◆ TASK REQUIREMENTS ◆
Find the word "badge" in the listing. Copy out each line where it occurs.

◆ GIVEN RECORDS ◆
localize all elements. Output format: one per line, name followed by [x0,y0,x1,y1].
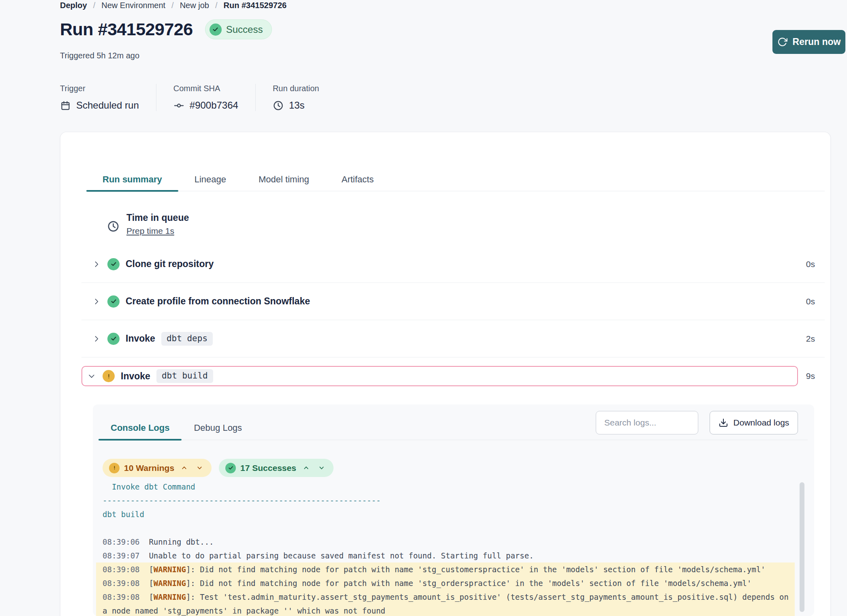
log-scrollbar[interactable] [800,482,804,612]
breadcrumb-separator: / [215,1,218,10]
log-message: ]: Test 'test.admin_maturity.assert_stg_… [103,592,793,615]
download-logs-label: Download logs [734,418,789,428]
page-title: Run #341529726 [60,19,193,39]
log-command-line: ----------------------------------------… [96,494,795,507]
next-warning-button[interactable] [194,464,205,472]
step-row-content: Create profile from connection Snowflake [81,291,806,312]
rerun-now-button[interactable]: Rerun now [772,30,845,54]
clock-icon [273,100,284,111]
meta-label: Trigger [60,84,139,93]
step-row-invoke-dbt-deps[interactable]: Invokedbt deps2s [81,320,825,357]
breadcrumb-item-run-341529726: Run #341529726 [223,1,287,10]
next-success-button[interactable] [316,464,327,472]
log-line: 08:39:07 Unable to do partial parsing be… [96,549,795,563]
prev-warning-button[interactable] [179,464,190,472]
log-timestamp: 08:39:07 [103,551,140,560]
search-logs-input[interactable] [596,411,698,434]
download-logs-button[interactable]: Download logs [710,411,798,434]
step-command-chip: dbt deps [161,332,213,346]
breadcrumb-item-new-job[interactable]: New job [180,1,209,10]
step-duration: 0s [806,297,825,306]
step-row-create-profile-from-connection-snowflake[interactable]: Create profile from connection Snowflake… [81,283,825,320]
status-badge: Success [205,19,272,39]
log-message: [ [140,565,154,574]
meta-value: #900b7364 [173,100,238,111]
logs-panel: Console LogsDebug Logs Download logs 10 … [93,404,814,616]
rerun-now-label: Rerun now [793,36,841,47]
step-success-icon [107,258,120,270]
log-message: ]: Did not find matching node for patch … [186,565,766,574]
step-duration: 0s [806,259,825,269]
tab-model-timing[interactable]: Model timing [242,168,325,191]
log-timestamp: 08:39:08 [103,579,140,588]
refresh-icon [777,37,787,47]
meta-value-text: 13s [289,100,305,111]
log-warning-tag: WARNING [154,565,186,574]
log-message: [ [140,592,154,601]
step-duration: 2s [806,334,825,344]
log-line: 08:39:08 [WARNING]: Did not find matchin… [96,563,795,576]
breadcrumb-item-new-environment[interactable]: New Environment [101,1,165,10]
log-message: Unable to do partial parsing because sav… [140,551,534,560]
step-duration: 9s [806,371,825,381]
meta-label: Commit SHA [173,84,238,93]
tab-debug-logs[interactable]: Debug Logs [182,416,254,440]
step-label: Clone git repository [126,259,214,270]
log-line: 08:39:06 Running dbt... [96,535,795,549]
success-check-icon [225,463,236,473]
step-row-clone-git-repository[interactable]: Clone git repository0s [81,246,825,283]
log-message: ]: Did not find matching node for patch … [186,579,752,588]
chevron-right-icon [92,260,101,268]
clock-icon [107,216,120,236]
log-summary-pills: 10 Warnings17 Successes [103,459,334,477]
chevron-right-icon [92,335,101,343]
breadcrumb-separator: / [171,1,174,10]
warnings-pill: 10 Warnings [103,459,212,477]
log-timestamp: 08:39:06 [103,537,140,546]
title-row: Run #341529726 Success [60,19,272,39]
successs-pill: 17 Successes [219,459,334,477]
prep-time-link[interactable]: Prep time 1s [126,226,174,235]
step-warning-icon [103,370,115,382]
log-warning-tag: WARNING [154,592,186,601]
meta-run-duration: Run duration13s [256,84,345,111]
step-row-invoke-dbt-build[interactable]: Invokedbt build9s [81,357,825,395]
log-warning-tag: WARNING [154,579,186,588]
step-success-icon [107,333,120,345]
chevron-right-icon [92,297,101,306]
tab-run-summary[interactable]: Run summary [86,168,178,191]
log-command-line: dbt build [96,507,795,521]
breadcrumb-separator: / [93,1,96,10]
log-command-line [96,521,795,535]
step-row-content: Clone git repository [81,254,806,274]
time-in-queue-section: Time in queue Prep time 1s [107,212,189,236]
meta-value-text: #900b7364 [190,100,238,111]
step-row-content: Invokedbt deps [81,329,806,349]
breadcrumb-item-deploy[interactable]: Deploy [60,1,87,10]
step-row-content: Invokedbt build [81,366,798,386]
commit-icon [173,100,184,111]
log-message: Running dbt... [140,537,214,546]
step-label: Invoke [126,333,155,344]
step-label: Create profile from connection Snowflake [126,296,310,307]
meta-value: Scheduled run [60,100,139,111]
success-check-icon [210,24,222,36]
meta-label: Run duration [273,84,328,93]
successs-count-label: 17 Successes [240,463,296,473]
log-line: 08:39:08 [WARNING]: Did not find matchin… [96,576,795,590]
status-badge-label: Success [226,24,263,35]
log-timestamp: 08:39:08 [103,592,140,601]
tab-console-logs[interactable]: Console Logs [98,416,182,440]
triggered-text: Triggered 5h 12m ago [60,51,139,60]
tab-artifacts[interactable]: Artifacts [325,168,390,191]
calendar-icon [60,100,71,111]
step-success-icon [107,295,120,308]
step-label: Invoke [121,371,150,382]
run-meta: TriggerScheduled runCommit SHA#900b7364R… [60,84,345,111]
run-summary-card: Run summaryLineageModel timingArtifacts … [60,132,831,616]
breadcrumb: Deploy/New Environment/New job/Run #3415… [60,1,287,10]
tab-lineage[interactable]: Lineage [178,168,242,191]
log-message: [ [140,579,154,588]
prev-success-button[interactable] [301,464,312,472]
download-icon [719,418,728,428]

◆ SOLVED PROBLEM ◆
status-badge: Success [205,19,272,39]
status-badge-label: Success [226,24,263,35]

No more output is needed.